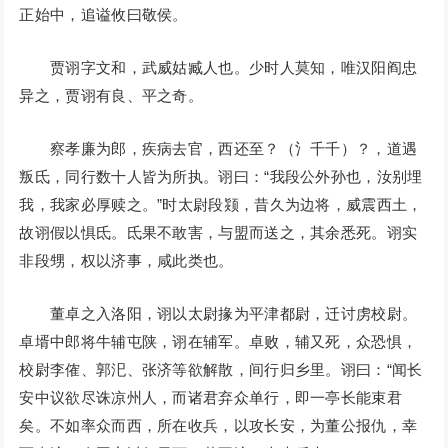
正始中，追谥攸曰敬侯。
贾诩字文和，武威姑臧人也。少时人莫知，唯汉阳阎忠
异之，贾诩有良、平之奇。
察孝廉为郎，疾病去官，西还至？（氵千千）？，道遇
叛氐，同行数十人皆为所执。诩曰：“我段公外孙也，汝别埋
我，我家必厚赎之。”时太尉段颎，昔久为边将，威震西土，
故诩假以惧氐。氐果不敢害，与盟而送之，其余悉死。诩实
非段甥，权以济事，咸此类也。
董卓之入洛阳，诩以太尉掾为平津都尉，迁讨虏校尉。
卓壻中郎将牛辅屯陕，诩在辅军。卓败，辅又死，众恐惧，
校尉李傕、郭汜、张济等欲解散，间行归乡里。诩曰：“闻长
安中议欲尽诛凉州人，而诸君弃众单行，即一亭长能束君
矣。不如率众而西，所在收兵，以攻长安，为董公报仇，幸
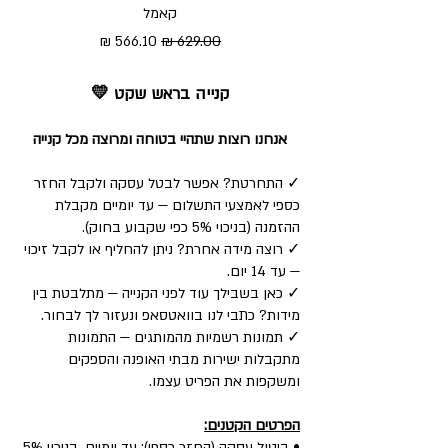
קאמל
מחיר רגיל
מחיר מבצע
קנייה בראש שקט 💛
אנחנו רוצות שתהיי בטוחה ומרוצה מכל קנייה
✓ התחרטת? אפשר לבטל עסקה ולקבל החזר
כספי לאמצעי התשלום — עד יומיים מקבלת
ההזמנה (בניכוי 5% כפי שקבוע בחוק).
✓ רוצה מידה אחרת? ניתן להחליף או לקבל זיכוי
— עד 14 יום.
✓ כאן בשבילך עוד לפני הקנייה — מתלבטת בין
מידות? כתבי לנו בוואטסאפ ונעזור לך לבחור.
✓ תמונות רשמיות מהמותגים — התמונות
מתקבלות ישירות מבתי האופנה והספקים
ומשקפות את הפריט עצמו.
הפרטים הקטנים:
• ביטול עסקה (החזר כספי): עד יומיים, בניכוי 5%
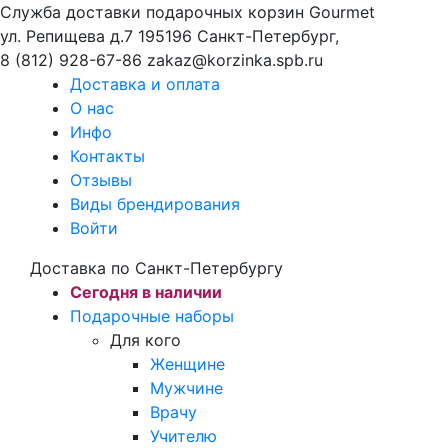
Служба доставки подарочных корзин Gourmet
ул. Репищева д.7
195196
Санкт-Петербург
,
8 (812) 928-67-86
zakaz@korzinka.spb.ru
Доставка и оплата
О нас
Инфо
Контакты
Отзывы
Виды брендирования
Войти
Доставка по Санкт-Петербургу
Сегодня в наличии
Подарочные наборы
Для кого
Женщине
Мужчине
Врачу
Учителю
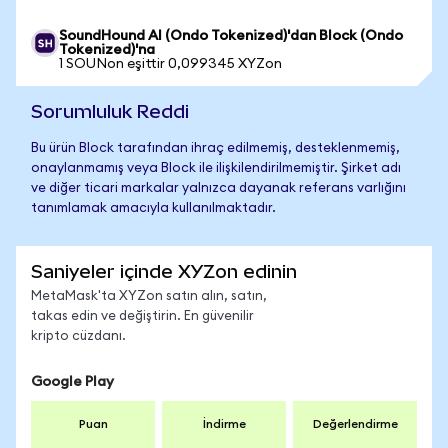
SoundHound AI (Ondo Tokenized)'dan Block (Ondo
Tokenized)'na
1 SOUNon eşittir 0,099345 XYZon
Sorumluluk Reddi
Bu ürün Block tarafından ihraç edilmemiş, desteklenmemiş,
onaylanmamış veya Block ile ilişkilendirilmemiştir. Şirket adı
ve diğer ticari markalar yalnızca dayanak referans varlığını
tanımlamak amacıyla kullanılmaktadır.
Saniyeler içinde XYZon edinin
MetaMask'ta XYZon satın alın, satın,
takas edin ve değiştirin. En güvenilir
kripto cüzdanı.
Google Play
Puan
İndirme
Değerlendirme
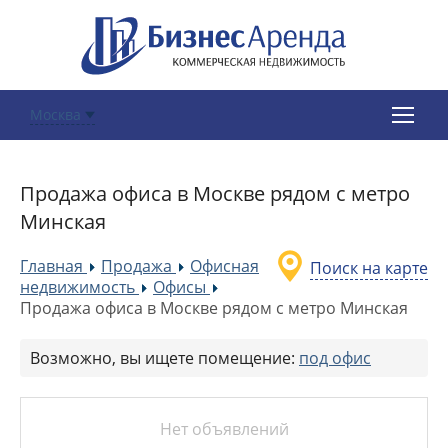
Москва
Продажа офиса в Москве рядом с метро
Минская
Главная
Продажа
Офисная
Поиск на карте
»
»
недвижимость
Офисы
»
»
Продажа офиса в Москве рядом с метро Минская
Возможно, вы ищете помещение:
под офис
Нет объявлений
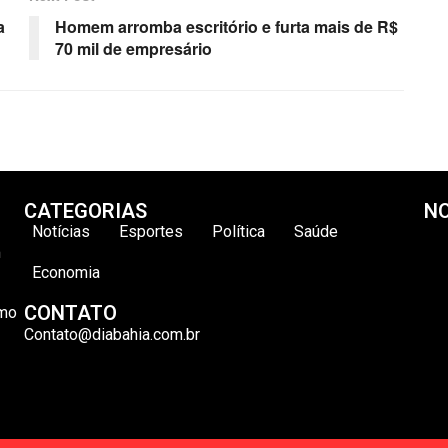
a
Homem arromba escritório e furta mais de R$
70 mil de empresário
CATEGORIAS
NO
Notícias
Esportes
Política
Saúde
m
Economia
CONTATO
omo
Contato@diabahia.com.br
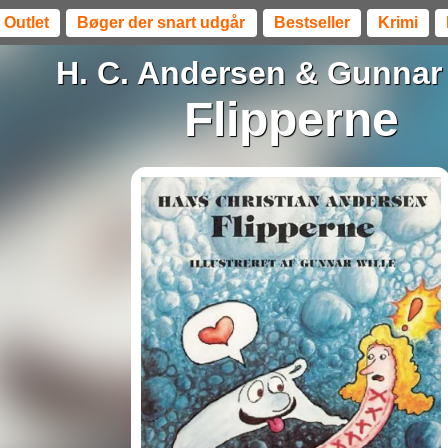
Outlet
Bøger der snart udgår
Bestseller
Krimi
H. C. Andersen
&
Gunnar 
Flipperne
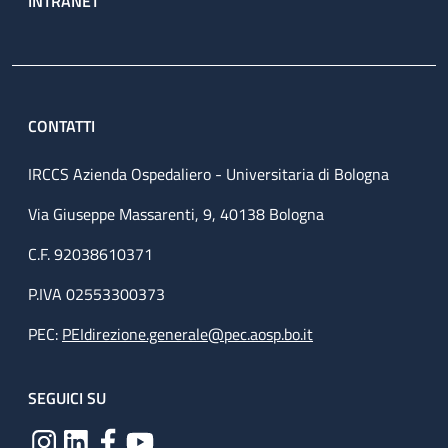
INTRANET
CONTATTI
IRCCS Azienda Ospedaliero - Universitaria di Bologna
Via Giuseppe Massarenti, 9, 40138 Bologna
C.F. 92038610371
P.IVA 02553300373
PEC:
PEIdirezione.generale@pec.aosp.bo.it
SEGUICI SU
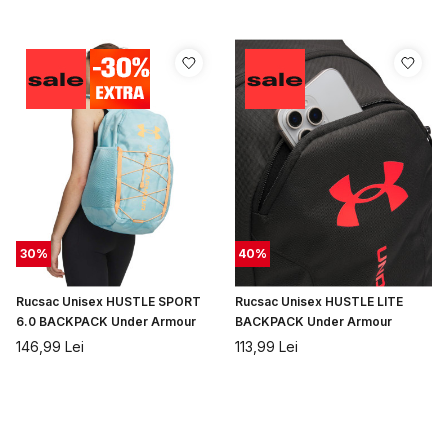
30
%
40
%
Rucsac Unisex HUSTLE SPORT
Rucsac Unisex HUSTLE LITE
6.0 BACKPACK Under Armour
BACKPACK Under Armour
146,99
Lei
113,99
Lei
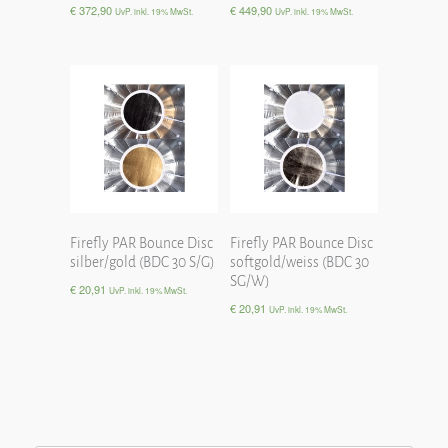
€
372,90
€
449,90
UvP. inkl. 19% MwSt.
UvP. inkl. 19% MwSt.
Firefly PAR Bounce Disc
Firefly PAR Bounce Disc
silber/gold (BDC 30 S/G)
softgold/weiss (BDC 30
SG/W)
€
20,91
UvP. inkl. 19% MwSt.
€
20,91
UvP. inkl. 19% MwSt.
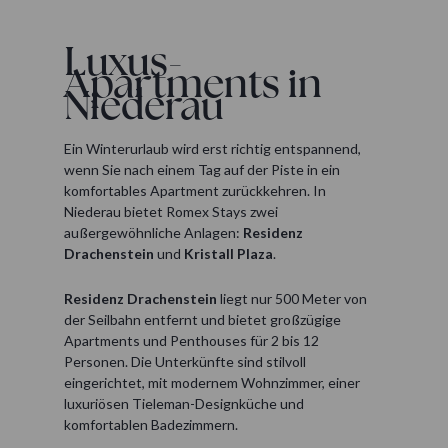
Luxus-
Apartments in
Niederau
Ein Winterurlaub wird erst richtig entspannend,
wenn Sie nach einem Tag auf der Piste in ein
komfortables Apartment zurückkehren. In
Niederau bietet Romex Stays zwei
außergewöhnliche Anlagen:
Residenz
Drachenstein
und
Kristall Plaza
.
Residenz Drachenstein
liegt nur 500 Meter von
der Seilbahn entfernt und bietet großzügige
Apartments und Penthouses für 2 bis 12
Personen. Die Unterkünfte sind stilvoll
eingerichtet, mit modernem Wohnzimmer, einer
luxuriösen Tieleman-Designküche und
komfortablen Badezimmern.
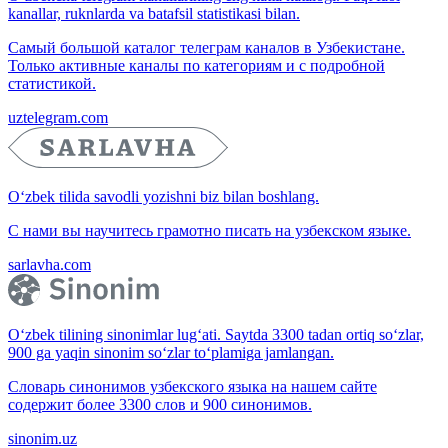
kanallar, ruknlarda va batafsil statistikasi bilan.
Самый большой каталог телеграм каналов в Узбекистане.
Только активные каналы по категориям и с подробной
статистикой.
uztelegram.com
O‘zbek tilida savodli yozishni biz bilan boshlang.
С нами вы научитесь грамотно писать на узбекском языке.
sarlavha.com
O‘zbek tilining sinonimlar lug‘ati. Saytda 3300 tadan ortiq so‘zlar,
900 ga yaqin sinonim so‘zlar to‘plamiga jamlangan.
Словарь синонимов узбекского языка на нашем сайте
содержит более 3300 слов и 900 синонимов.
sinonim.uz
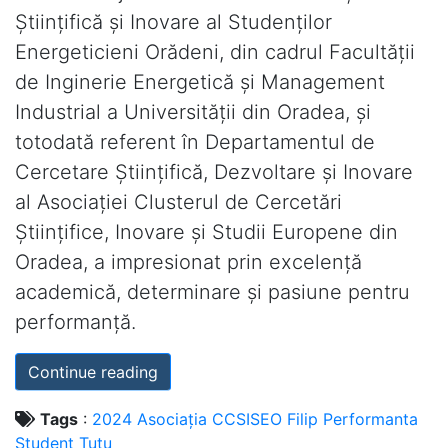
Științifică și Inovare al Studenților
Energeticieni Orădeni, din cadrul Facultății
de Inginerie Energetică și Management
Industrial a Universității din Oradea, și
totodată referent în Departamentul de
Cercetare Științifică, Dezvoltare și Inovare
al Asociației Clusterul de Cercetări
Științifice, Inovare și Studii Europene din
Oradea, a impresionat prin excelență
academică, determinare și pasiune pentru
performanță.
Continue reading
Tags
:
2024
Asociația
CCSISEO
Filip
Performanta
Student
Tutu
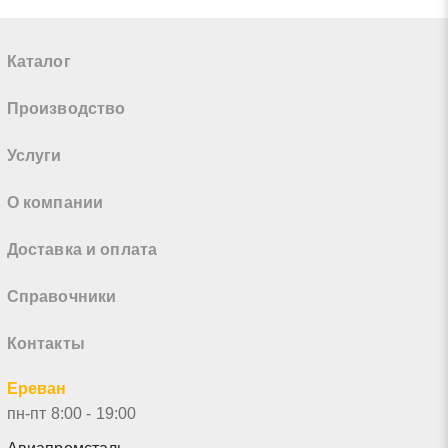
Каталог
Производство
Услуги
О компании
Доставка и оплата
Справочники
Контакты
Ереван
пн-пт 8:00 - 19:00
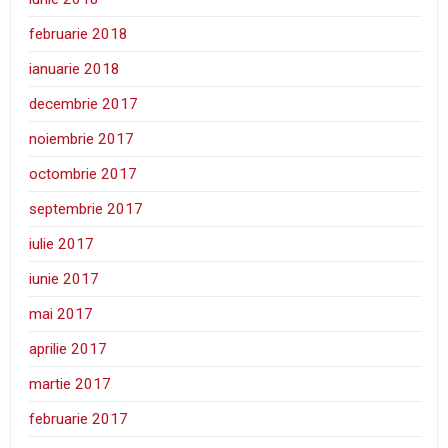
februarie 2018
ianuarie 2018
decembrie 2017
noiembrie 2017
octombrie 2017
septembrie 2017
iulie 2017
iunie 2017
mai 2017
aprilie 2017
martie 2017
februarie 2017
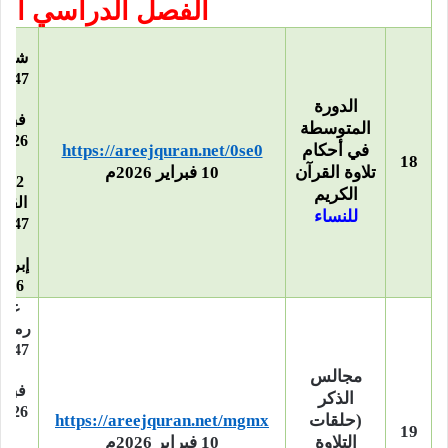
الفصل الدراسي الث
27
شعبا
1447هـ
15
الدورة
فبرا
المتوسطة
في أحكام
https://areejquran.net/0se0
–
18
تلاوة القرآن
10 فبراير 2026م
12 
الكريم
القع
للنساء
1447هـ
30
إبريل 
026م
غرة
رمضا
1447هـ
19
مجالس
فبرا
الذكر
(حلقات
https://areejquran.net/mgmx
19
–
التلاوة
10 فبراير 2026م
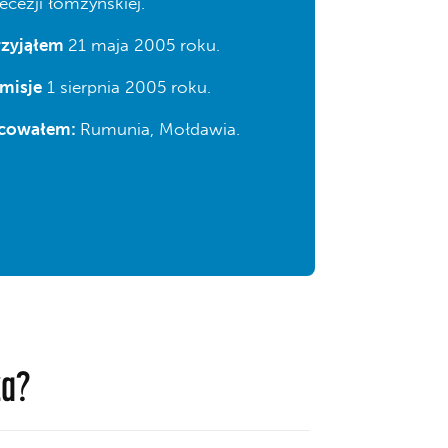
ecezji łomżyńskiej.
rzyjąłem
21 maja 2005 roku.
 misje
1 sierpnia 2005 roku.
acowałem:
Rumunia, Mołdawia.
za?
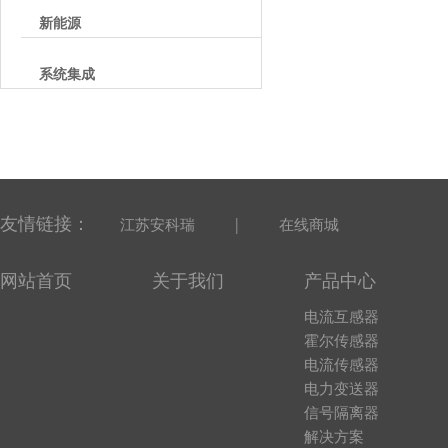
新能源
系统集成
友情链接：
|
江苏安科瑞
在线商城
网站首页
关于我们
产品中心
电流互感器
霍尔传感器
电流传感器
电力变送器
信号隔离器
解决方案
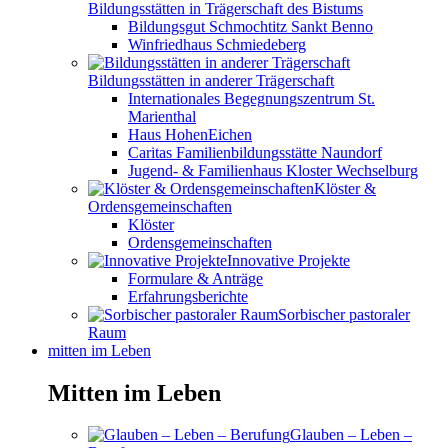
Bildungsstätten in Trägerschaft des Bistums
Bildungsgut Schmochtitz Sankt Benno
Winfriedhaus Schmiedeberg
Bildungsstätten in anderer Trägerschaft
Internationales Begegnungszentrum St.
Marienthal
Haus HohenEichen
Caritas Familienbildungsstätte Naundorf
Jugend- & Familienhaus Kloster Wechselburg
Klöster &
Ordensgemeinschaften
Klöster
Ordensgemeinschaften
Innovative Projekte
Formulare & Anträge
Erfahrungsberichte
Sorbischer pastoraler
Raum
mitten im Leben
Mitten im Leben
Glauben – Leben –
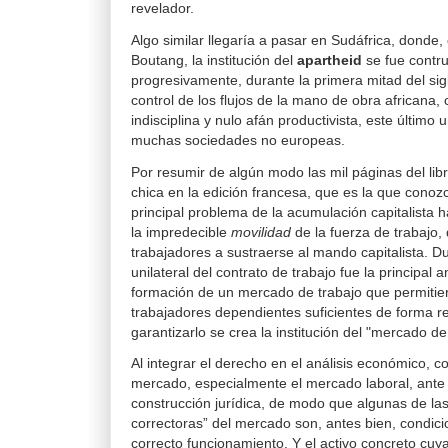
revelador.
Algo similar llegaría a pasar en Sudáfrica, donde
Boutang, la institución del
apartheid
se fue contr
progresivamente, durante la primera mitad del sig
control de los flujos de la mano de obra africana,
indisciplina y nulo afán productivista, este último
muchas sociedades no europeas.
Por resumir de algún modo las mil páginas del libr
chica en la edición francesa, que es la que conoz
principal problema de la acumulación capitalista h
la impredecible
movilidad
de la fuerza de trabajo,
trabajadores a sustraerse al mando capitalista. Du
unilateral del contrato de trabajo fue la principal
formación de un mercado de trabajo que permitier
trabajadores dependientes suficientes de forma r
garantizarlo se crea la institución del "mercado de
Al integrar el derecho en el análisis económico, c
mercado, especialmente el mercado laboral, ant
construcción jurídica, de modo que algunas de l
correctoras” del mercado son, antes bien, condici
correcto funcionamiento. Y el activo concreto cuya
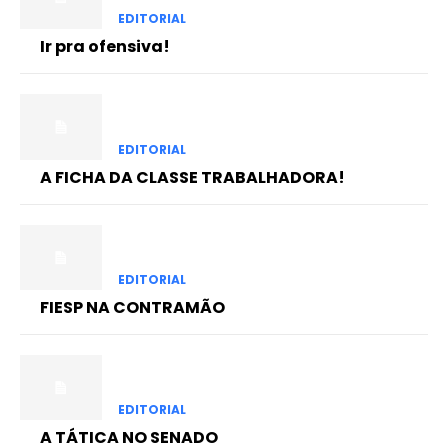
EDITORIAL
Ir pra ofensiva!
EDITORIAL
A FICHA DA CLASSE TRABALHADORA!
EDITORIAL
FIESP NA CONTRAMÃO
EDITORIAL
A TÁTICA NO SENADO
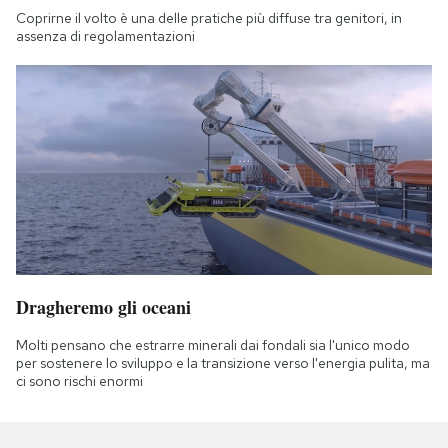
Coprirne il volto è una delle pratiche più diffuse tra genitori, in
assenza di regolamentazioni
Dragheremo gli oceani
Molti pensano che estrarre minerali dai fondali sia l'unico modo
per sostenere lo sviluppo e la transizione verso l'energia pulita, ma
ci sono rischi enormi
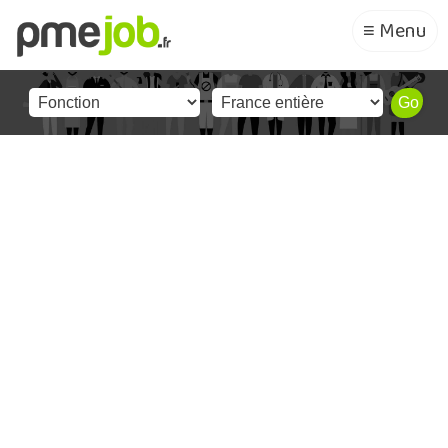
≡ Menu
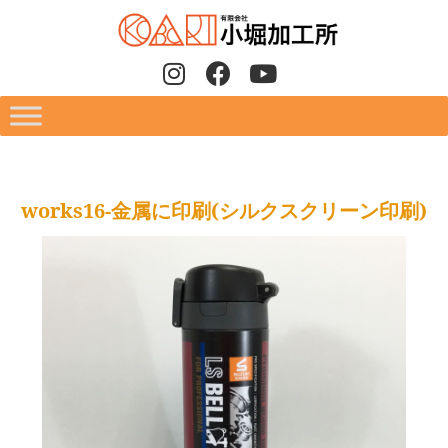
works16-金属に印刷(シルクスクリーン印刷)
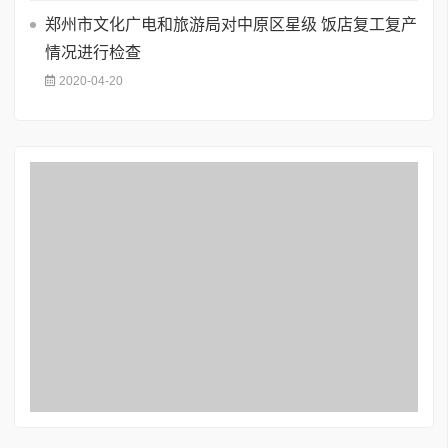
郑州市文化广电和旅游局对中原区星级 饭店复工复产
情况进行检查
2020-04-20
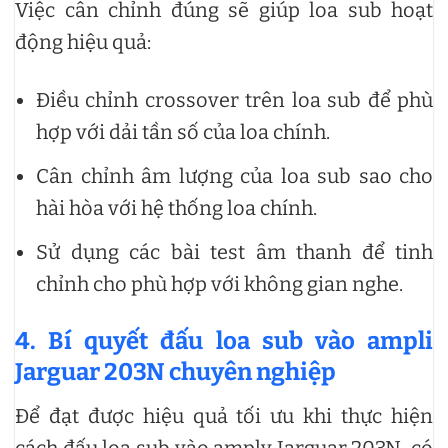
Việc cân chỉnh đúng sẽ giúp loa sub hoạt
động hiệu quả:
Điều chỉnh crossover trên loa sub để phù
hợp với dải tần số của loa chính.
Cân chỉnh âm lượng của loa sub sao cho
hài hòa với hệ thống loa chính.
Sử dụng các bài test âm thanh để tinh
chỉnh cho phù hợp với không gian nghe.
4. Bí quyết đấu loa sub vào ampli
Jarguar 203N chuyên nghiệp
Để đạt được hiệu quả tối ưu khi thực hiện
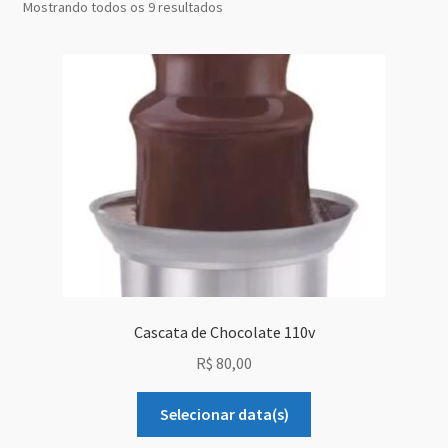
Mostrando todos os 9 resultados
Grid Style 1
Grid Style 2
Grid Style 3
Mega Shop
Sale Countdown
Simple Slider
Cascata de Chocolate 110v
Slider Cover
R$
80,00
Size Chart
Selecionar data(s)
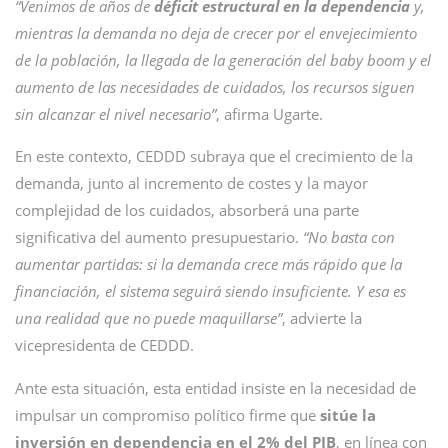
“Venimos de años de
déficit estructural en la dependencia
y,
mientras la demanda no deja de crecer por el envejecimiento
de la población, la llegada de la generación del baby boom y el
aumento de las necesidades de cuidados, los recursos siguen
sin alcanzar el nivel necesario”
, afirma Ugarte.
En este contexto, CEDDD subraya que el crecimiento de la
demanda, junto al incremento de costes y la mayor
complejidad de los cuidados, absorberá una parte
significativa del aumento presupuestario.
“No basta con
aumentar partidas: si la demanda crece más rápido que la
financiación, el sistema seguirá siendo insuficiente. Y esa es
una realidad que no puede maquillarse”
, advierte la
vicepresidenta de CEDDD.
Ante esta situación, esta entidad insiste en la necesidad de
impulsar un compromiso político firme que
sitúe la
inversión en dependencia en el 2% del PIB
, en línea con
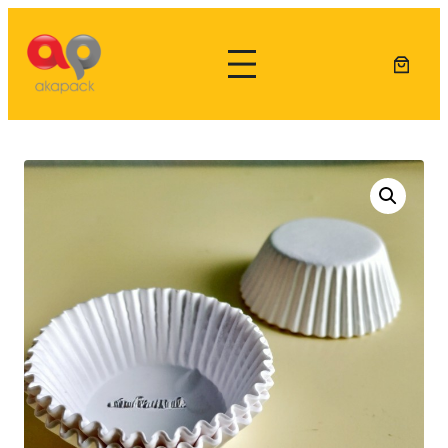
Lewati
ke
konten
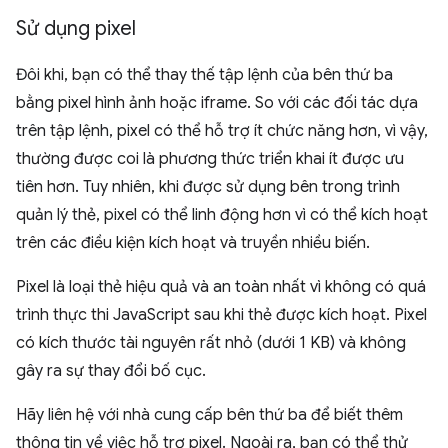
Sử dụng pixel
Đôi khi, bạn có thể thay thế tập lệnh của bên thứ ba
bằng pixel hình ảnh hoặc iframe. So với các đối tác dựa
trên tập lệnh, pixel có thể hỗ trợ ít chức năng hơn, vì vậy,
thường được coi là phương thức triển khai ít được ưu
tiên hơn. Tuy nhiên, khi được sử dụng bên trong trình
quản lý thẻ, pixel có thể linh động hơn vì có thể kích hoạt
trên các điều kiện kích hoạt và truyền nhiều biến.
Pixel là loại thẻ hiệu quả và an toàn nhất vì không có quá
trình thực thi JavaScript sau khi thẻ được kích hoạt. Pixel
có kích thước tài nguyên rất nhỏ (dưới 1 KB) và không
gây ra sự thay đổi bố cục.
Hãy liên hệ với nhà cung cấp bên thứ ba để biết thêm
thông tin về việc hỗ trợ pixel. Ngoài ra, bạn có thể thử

========================

Exercise instructions: Please work out the number of lines in the listing that hold "trabajo". Nothing besides the number is wanted.

Solution: 3